Hi guys,
Once again I have failed in my battle for DNA methylation analysis from Illumina 450k array, using minfi package. I am a biologist with virtually no experience with R, I am learning by doing. I am trying
I used
estimateCellCounts()
to estimate the cell counts. The cellCounts$counts table gave me the proportion of different blood cells in each sample. I have absolutely no idea how to integrate them now into the linear regression model and I cannot find any tutorial online. What I figured out is that since counts table have Samples as rowname, I can add the counts for each sample into initial targets
targets2 <- merge(x = targets, y = cellCounts$counts, by.x = "Sample_File", by.y = "row.names")
from this I tried to make a model matrix by:
groups <- pData(RGset)$state
Statefactor <- factor(groups)
CD8T <- targets2$CD8T
CD4T <- argets2$CD4T
NK <- targets2$NK
Bcell <- targets2$Bcell
Mono <- targets2$Mono
Gran <- targets2$Gran
design <- model.matrix(~Statefactor + CD8T + CD4T + NK + Bcell + Mono + Gran, data=targets2)
it didn't look bad, so I continued with the regression analysis
#mVals are M values, transformed Beta-values, they are ok
fit <- lmFit(mVals, design)
#I moderated the pValues with eBayes
fiteBayes <- eBayes(fit)
#and get the results, corrected by BH for multiple testing, using 0.05 pval as cutoff
LimmaAdjustedbyCellCount <- topTable(fiteBayes, coef=2, adjust="BH", p.value = 0.05)
Unfortunatelly, I only get 10 significant CpGs, even if I remove the p.val treshold.

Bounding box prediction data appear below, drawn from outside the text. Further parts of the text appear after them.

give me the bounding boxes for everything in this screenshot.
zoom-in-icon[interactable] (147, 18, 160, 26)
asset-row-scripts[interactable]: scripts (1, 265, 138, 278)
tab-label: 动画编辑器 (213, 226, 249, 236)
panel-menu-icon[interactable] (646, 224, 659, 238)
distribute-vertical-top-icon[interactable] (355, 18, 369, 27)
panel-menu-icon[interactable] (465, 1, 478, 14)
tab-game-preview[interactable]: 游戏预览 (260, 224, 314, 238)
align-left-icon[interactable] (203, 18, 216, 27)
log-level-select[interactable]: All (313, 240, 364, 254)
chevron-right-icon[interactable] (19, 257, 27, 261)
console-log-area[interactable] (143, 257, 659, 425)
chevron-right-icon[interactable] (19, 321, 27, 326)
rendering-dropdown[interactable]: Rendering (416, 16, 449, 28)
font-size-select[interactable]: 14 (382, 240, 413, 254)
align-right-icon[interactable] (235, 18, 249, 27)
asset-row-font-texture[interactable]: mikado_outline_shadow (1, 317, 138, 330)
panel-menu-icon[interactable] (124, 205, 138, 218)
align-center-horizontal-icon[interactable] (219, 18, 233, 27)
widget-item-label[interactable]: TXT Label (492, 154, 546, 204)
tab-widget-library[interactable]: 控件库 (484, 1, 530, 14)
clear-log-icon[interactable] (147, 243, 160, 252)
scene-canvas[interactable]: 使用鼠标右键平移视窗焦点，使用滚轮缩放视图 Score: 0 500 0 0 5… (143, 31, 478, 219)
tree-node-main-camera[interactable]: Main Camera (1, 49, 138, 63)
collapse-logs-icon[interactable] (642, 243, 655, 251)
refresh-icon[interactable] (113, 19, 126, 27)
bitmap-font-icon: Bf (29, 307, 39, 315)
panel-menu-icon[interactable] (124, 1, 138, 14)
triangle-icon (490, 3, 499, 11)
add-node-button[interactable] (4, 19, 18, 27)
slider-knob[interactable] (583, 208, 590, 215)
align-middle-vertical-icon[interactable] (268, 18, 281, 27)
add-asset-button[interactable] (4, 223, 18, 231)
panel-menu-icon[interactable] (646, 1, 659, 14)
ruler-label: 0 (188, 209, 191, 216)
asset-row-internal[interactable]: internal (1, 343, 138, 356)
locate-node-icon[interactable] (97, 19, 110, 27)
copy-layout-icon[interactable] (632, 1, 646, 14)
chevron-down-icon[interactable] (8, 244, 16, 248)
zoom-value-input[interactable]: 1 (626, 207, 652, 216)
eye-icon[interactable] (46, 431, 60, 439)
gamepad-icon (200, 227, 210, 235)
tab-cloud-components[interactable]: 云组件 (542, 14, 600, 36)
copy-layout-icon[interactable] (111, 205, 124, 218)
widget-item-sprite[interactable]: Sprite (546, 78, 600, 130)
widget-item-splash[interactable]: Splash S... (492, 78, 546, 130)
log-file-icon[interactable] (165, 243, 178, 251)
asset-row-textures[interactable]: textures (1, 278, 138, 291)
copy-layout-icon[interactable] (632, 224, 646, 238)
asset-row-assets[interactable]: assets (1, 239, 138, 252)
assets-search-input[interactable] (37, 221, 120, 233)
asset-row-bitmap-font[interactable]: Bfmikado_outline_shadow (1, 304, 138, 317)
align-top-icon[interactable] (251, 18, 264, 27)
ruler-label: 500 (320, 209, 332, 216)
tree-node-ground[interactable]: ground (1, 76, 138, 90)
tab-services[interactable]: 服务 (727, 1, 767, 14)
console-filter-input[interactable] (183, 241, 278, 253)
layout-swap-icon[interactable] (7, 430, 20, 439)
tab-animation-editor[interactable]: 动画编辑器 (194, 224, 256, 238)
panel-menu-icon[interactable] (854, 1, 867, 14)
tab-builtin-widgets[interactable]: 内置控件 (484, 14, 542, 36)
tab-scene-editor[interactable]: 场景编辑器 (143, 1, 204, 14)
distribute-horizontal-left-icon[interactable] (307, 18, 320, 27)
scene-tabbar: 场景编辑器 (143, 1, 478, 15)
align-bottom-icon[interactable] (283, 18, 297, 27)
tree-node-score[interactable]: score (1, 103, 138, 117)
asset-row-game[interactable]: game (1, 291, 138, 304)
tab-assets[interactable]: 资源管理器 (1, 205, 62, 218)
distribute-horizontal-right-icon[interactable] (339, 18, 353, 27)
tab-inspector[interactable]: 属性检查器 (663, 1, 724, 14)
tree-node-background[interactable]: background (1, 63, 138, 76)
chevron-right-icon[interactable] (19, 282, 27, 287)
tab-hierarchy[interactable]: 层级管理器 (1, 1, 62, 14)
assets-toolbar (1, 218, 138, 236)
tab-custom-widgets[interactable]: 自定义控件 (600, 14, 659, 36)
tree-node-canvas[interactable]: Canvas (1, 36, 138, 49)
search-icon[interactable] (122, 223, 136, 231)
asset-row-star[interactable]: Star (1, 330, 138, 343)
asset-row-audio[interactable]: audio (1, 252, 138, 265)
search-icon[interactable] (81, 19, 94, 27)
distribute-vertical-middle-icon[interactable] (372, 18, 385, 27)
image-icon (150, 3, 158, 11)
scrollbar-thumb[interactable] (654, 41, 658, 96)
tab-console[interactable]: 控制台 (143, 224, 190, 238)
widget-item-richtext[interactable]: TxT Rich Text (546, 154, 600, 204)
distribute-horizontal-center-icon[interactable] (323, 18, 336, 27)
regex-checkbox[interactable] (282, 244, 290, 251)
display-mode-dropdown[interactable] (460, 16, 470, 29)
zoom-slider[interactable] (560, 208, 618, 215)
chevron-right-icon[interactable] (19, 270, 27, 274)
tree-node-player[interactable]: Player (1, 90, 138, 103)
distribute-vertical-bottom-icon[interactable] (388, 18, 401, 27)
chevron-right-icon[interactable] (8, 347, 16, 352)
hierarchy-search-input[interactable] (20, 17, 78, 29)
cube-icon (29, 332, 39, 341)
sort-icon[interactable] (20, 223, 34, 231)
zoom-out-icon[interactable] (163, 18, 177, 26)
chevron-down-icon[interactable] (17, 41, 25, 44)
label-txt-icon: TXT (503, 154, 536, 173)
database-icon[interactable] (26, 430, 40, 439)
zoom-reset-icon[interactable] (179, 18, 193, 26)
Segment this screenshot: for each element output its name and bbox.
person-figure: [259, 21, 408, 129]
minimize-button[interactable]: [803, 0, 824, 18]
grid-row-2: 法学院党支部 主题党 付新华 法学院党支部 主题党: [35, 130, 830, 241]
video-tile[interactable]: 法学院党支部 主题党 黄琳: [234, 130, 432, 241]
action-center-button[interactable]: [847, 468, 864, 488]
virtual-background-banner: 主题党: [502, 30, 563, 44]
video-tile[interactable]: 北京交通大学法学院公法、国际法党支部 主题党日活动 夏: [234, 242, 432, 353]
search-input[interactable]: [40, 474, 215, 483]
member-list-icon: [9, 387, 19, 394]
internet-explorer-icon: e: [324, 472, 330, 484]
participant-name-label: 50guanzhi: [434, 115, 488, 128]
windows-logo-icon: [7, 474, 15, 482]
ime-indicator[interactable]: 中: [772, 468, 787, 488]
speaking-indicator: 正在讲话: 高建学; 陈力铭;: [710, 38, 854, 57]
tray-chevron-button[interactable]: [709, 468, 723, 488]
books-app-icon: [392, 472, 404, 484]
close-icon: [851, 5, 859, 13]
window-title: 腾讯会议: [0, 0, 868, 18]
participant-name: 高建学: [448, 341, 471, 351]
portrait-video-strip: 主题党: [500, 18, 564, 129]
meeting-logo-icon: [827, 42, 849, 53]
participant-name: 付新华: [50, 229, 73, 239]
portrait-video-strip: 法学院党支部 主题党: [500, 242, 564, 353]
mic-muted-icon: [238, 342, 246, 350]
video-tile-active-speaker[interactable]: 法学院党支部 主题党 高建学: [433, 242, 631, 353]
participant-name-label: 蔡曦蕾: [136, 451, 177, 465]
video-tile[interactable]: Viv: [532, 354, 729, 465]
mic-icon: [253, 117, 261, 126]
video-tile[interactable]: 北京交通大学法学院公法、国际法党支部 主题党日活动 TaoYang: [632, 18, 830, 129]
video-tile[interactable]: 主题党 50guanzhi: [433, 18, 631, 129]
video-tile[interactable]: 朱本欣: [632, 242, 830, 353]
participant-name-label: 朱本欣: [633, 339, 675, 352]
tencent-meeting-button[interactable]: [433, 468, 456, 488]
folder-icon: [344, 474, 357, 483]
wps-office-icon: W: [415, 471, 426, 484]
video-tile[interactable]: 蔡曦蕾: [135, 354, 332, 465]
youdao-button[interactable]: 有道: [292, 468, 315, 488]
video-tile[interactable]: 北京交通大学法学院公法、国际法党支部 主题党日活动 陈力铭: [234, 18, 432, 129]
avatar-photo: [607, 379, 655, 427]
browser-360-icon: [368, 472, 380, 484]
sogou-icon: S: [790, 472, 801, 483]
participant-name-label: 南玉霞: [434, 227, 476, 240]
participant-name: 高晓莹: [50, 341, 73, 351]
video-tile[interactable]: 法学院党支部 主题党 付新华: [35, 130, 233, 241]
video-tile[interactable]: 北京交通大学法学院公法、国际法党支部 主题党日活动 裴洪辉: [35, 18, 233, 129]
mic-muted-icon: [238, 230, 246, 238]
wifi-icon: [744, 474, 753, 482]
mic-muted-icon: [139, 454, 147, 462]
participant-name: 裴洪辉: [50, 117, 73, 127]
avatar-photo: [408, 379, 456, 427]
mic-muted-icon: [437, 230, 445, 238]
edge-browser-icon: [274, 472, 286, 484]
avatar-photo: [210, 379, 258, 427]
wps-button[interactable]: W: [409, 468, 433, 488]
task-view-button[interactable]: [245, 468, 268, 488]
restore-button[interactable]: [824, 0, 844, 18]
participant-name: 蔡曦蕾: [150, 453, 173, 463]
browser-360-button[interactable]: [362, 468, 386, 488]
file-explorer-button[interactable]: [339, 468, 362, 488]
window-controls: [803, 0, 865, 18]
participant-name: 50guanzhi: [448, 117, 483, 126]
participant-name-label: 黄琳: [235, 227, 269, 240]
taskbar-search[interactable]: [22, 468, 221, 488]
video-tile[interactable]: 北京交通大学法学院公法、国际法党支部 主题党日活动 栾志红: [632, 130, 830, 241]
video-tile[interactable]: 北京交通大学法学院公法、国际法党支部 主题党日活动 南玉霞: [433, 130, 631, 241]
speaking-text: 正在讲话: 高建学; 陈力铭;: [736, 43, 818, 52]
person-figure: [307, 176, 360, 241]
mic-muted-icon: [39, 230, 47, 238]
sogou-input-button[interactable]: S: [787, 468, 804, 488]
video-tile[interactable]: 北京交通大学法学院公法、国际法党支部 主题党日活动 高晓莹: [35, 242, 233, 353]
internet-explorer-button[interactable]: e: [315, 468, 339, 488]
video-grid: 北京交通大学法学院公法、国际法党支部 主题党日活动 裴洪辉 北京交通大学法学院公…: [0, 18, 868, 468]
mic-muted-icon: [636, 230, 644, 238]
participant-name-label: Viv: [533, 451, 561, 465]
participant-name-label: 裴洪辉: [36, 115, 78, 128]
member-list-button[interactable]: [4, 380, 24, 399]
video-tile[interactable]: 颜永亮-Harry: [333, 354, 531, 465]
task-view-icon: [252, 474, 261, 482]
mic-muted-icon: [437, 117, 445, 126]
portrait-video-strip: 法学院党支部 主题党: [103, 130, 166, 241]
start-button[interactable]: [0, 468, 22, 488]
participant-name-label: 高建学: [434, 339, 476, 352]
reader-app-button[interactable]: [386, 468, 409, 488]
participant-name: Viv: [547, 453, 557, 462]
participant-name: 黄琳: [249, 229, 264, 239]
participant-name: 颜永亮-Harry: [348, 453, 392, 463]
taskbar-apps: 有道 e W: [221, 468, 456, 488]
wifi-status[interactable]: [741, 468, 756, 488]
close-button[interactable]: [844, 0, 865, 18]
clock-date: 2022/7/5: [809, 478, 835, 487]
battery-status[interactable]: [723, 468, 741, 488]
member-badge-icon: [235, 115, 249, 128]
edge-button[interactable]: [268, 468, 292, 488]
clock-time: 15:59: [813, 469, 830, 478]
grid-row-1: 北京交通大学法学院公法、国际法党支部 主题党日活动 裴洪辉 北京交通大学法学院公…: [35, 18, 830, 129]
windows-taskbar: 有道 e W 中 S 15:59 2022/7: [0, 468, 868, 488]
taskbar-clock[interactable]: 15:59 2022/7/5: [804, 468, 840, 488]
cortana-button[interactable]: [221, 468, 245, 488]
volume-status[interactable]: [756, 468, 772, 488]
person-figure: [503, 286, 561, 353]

logFC AveExpr t P.Value adj.P.Val B
cg07786675 -3.533006 2.3678923 -39.69637 1.817235e-56 7.234031e-51 117.8857
cg19526353 -2.952074 1.8577121 -37.96320 6.508638e-55 1.295476e-49 114.4291
cg00079785 -3.746606 2.3743128 -37.02375 4.813950e-54 6.387774e-49 112.4908
cg07779699 -2.333026 1.8917446 -36.78263 8.103917e-54 8.064998e-49 111.9857
cg02064284 -2.578723 -1.7295516 -35.21867 2.560792e-52 2.038795e-47 108.6305
cg14478475 -3.172427 1.7281555 -34.98529 4.336602e-52 2.877184e-47 108.1178
cg13290149 -2.173626 0.9011973 -34.74827 7.427725e-52 4.224030e-47 107.5937
cg13374701 -5.490708 3.9527985 -34.23497 2.408642e-51 1.198537e-46 106.4473
cg08511651 -2.958672 -1.6143264 -34.10913 3.221398e-51 1.424856e-46 106.1638
cg15078284 -3.225653 -1.8802243 -33.80050 6.598595e-51 2.417515e-46 105.4644
sessionInfo()
Clearly, there is something wrong, as in the end after filtering for 10% difference I should get 7k probes. I did get those 7k probes when using the bumphunter approach (90% overlap with the original paper) so everything else, outside of the Limma analysis is ok.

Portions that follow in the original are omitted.